Furthermore, efforts to mobilise bilateral and multilateral financing should be supported by leveraging government to government relations to attract equity rather than debt. Public-private partnerships for infrastructure investment should be looked at seriously.
It also means stopping haemorrhaging losses from state-owned enterprises (SOEs) and strengthening the operations of others through better management. For instance, the cash requirements of several hundred million US dollars for SriLankan Airlines are unsustainable.
In addition, as the World Bank has identified Sri Lanka as one of the countries that is most vulnerable to the effects of climate change, attention should also be paid to tapping into financing, both conventional and unconventional, to support the integration of sustainability into the planning and budgeting processes.
Second, Sri Lanka needs to continue to be linked to the rest of the world. As a small low-middle-income economy of only 22 million people, Sri Lanka lacks adequate domestic demand, production capacity and homegrown technology to erect protectionist walls and completely turn inwards for its development momentum. Doing so also means squandering a strategic geographical location in the centre of the Indian Ocean on the main East-West trade route.
Naively opening up the economy to foreign trade and investment may not be an answer either due to potentially large trade adjustment costs. Instead, Sri Lanka could follow a managed opening up strategy pioneered by China, Korea and Viet Nam other high-performing East Asian economies. This means significantly cutting red tape affecting investors, both local and foreign, as well as digitising all government services. It means a joined-up approach to economic diplomacy by Sri Lanka’s overseas missions in partnership with the Export Development Board (EDB) and Board of Investment (BOI).
Building up trade negotiating capacity to pursue Sri Lanka’s commercial interests in free trade agreements (FTAs) with Asian countries like China, India and Thailand, is another important area. The relaxing of import restrictions should be calibrated to the recovery in foreign exchange availability, business performance and the country’s supply capacity. Economic history suggests that gradual moves away from autarky to greater openness provide significant economic benefits to small economies like Sri Lanka.
Third, Sri Lanka needs to set up an inter-disciplinary group of experts to develop a recovery strategy.
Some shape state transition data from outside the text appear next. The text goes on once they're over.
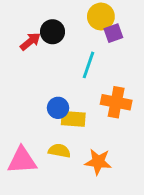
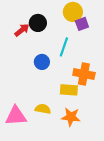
blue circle: (58, 108) -> (42, 62), moved
yellow rectangle: (73, 119) -> (69, 90), moved

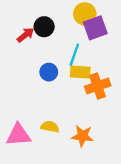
purple square: (82, 24) -> (95, 28), size x1.5
orange cross: (84, 74) -> (98, 86), turned -30
yellow rectangle: (69, 90) -> (80, 72), moved

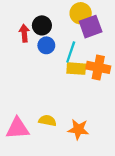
red arrow: (25, 35) -> (24, 33), turned -56
blue circle: (49, 72) -> (46, 45), moved
orange cross: (98, 86) -> (98, 67), moved, turned 30

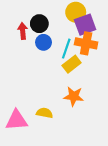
orange cross: (98, 67) -> (86, 43), moved
yellow rectangle: (76, 69) -> (72, 64), turned -42
orange star: (78, 129) -> (74, 96), moved

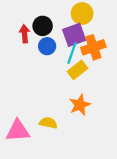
purple square: (85, 25) -> (74, 35), moved
orange cross: (86, 43) -> (93, 47), turned -30
orange star: (74, 96) -> (80, 105), turned -30

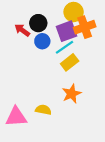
red arrow: (25, 34) -> (22, 30), turned -49
orange cross: (93, 47) -> (85, 27), moved
cyan line: (72, 53) -> (64, 47), turned 36

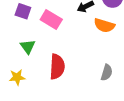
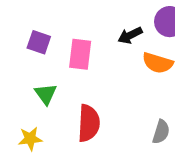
pink rectangle: (51, 20) -> (80, 54), turned 66

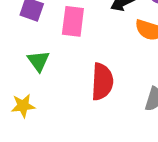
red semicircle: (89, 123) -> (102, 82), moved

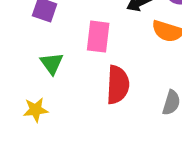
pink rectangle: (73, 21) -> (98, 37), moved

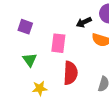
yellow star: (36, 110) -> (40, 88), moved

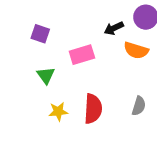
pink rectangle: (58, 43) -> (82, 55), turned 66
red semicircle: (71, 73) -> (93, 109), moved

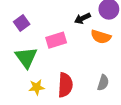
purple square: (40, 34) -> (22, 23), turned 35
green triangle: (46, 75) -> (26, 57), size x1.5

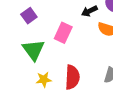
pink rectangle: (56, 40) -> (63, 33), turned -48

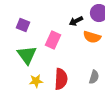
purple square: (29, 16) -> (23, 25), turned -32

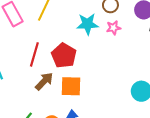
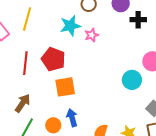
pink star: (113, 28) -> (92, 35), moved
brown arrow: (44, 81) -> (23, 103), moved

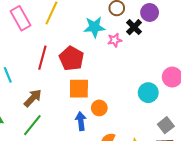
black cross: (138, 20) -> (134, 27), moved, turned 35
orange circle: (53, 125) -> (99, 108), moved

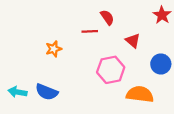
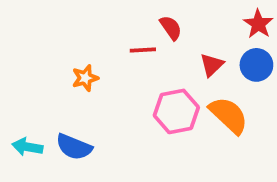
red triangle: (133, 41) -> (212, 65), turned 35
blue circle: (161, 64) -> (256, 65), moved
orange semicircle: (140, 94) -> (229, 115), moved, turned 36

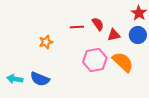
red semicircle: (171, 28) -> (98, 24), moved
red triangle: (212, 65) -> (114, 35), turned 32

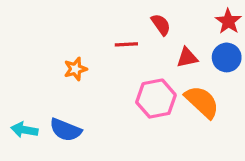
red semicircle: (98, 24) -> (161, 25), moved

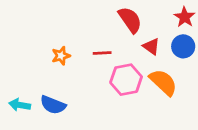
red semicircle: (161, 25) -> (130, 20), size x1.5
red line: (126, 44) -> (102, 53), moved
red triangle: (187, 57) -> (151, 46), turned 48

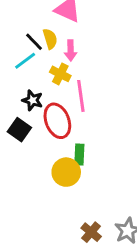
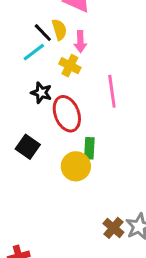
pink line: (81, 96) -> (112, 91), moved
black square: (19, 130) -> (28, 147), moved
brown cross: (91, 232) -> (113, 228), moved

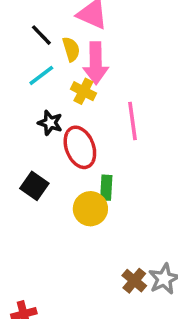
black line: (43, 33) -> (41, 35), moved
pink arrow: (80, 42) -> (96, 63), size x1.6

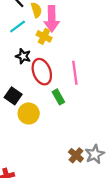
pink line: (133, 121) -> (75, 73), moved
green rectangle: (106, 188) -> (58, 97), turned -32
yellow circle: (90, 209) -> (29, 113), moved

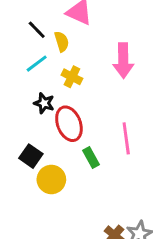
pink arrow: (52, 19) -> (123, 61), moved
pink line: (75, 73) -> (126, 138), moved

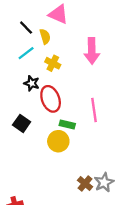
green rectangle: (91, 157) -> (67, 124), turned -48
yellow circle: (51, 179) -> (58, 141), moved

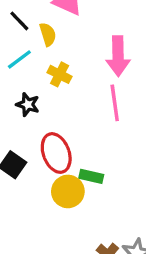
red ellipse: (51, 99) -> (56, 153), moved
pink line: (94, 110) -> (115, 103), moved
green rectangle: (67, 124) -> (91, 176), moved

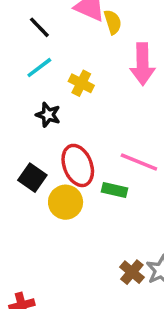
yellow semicircle: (48, 34) -> (113, 22), moved
pink line: (115, 103) -> (139, 162), moved, turned -60
yellow circle: (68, 191) -> (66, 202), moved

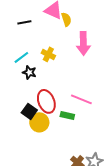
black line: (39, 27) -> (24, 22), turned -56
cyan line: (39, 68) -> (21, 57), moved
black square: (32, 178) -> (29, 111), moved

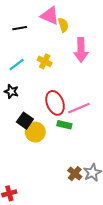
black star: (29, 72) -> (11, 91), moved
pink line: (81, 99) -> (79, 108), turned -45
red ellipse: (46, 101) -> (55, 103), moved

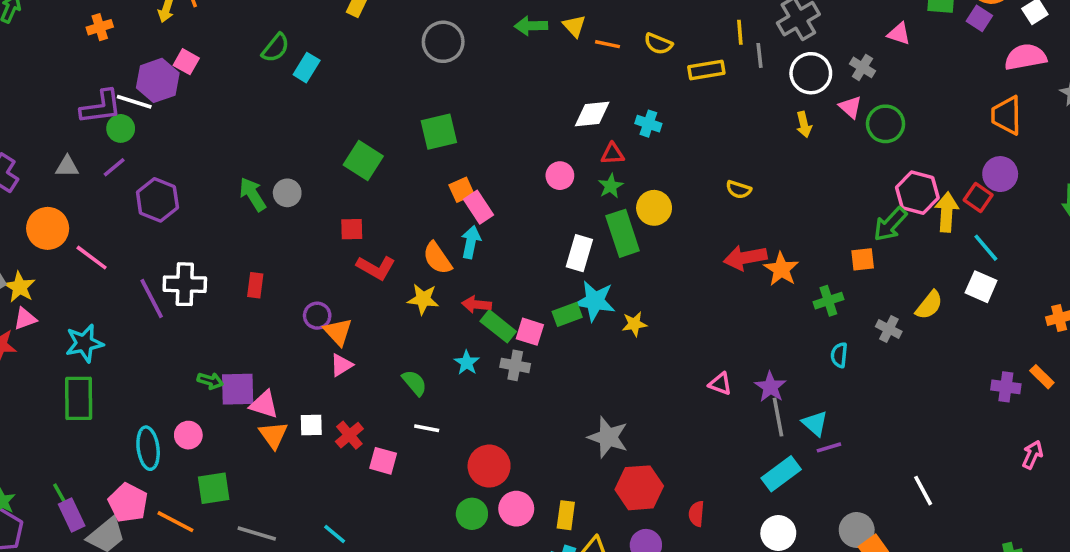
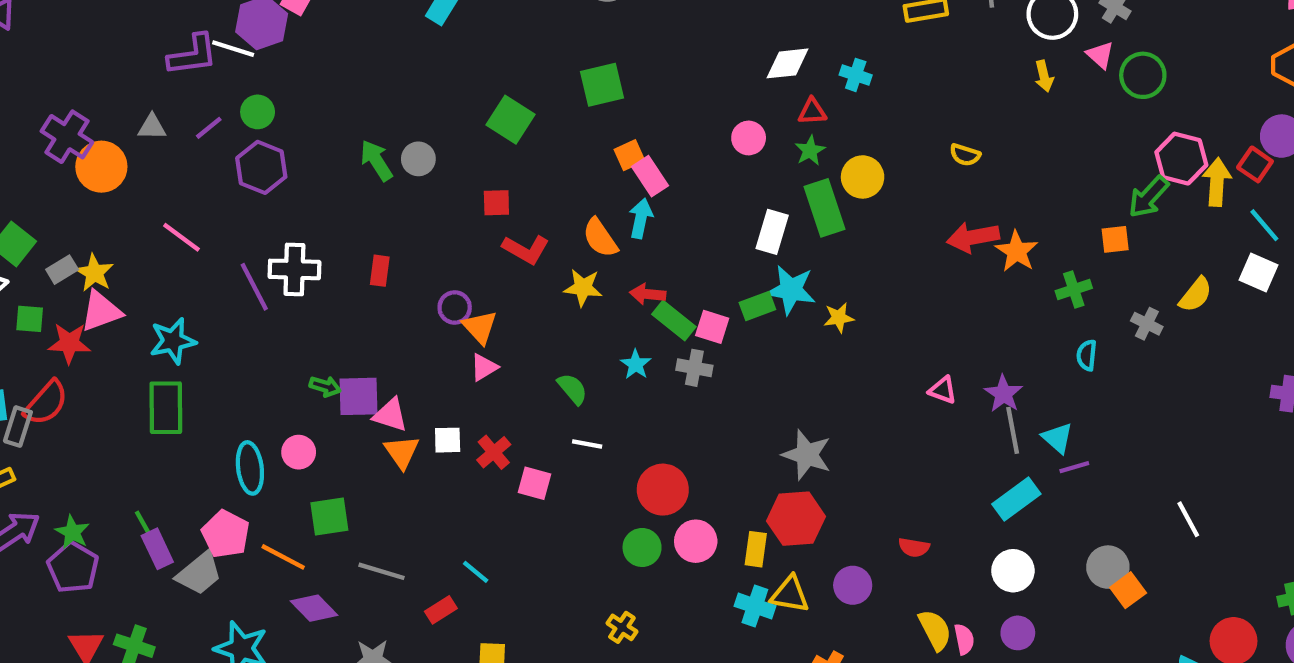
green circle: (121, 128) -> (258, 112), moved
orange circle: (48, 228) -> (101, 167), moved
pink triangle: (25, 319) -> (101, 311), size x1.5
red hexagon: (639, 488) -> (796, 519), moved
red semicircle: (696, 514) -> (914, 547), turned -85

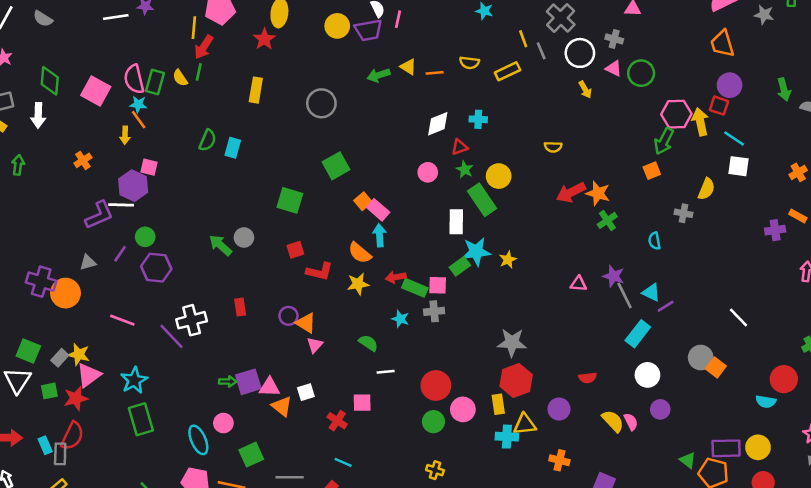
green cross: (1074, 289) -> (607, 220), moved
red cross: (494, 452) -> (337, 421), moved

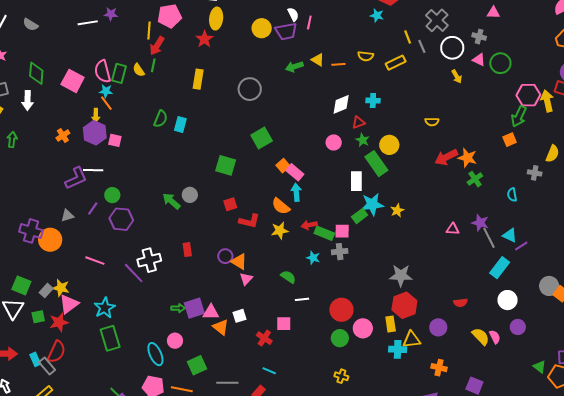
purple hexagon: (133, 186) -> (95, 133), moved
gray rectangle: (60, 454) -> (47, 366), turned -42

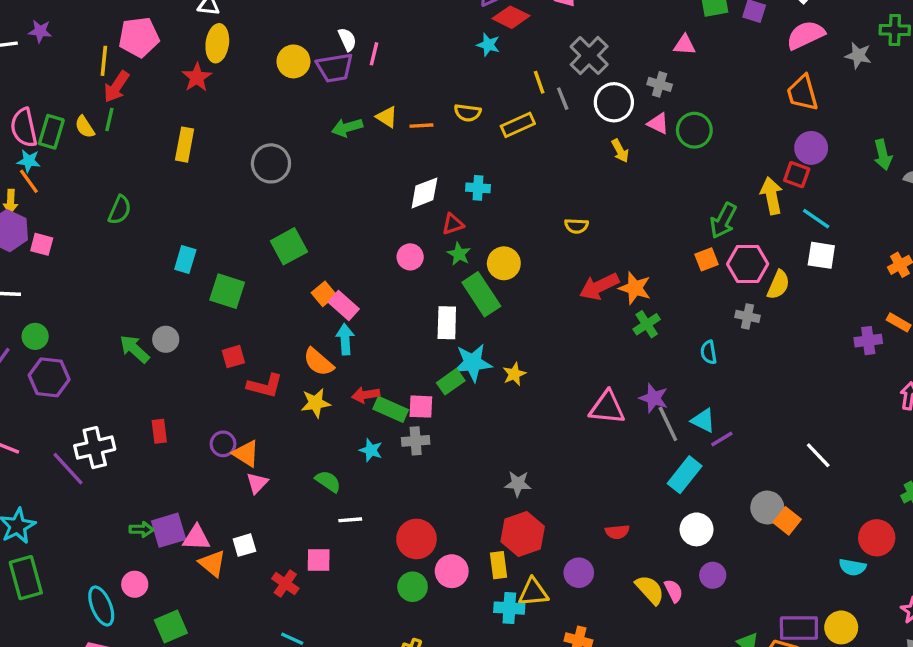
pink hexagon: (528, 95) -> (748, 264), moved
cyan rectangle: (180, 125) -> (185, 260), moved
pink triangle: (453, 229) -> (607, 408), size x1.6
gray star: (401, 275) -> (518, 484), size x0.7

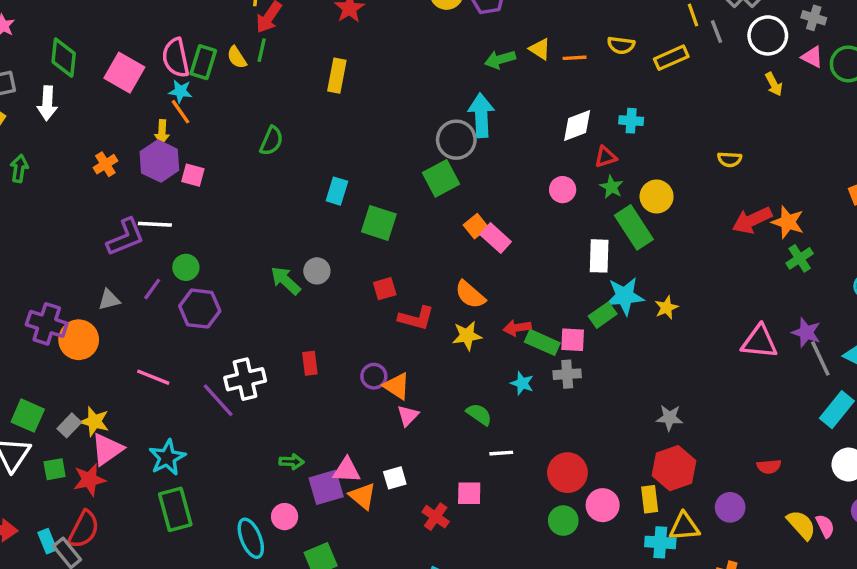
gray circle: (271, 163) -> (456, 140), moved
cyan arrow: (345, 339) -> (481, 115), moved, size x1.4
purple square: (169, 530) -> (326, 487), moved

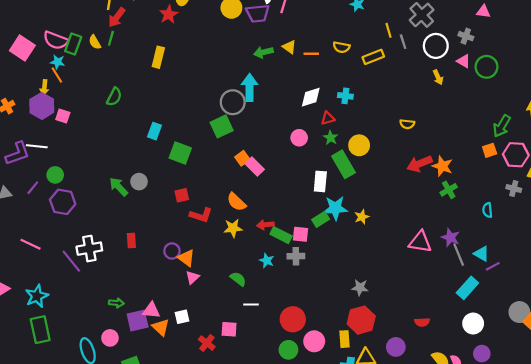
pink semicircle: (176, 58) -> (56, 40), turned -60

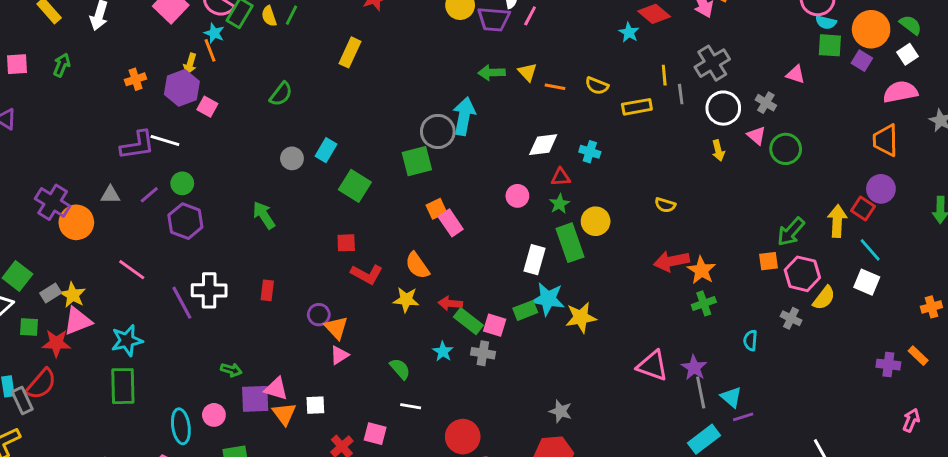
gray circle: (139, 182) -> (292, 158), moved
yellow star: (362, 217) -> (581, 317), size x1.5

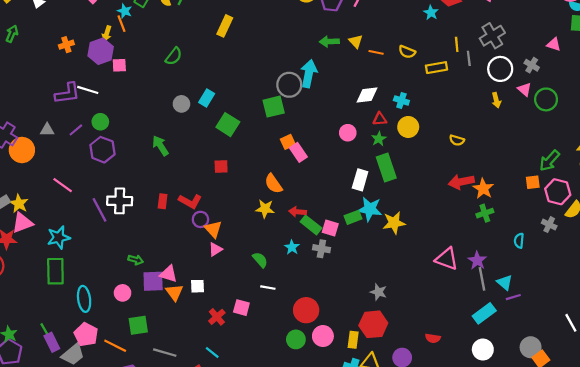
pink square: (207, 107) -> (119, 65), turned -32
yellow circle: (596, 221) -> (408, 127), moved
red L-shape: (367, 274) -> (190, 201), moved
cyan ellipse: (181, 426) -> (84, 299), moved

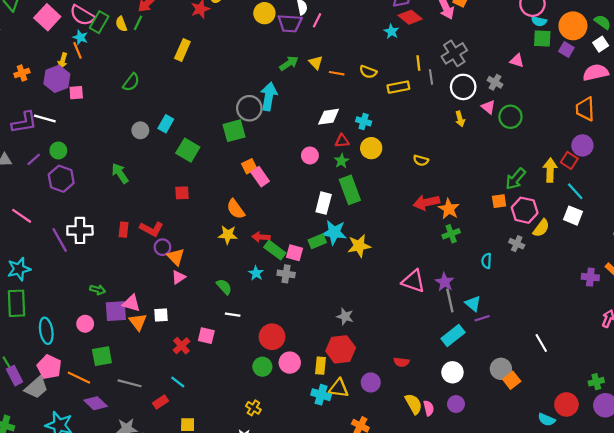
green arrow: (329, 42) -> (289, 63), turned 150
These should be qualified and credible experts, with international experience, who can provide the government with independent advice on formulating an economic recovery strategy, monitor outcomes and suggest mid-course policy corrections, if needed. To be meaningful, discussions between these experts and high-level policymakers should take place behind closed doors. Successful East Asian and advanced countries continuously seek policy advice from such independent experts to manage economic crises and formulate recovery strategies.
The Pathfinder Foundation believes that initial months of a new government offer the best possible opportunities for serious policies to stabilise the economy and strengthen its growth potential by increasing its productivity. The on-going pandemic and its impact on the global and domestic economies constrain the options open to the new Cabinet.
However, the government needs to formulate a bold package of measures, which combines the continuation of its success in containing the pandemic with policies and programmes, which focus both on stabilising the economy and putting in place frameworks, which will stimulate sustainable and inclusive growth over the medium term.
In April 2020, the Pathfinder Foundation set up a study group of eminent persons from academia, research and the private sector to examine the implications of COVID-19 for the Sri Lankan economy. In May 2020, the Pathfinder study group presented President Gotabaya Rajapaksa with a report containing a set of action-oriented recommendations aimed at steering Sri Lanka into a post-COVID-19 era of economic recovery recently.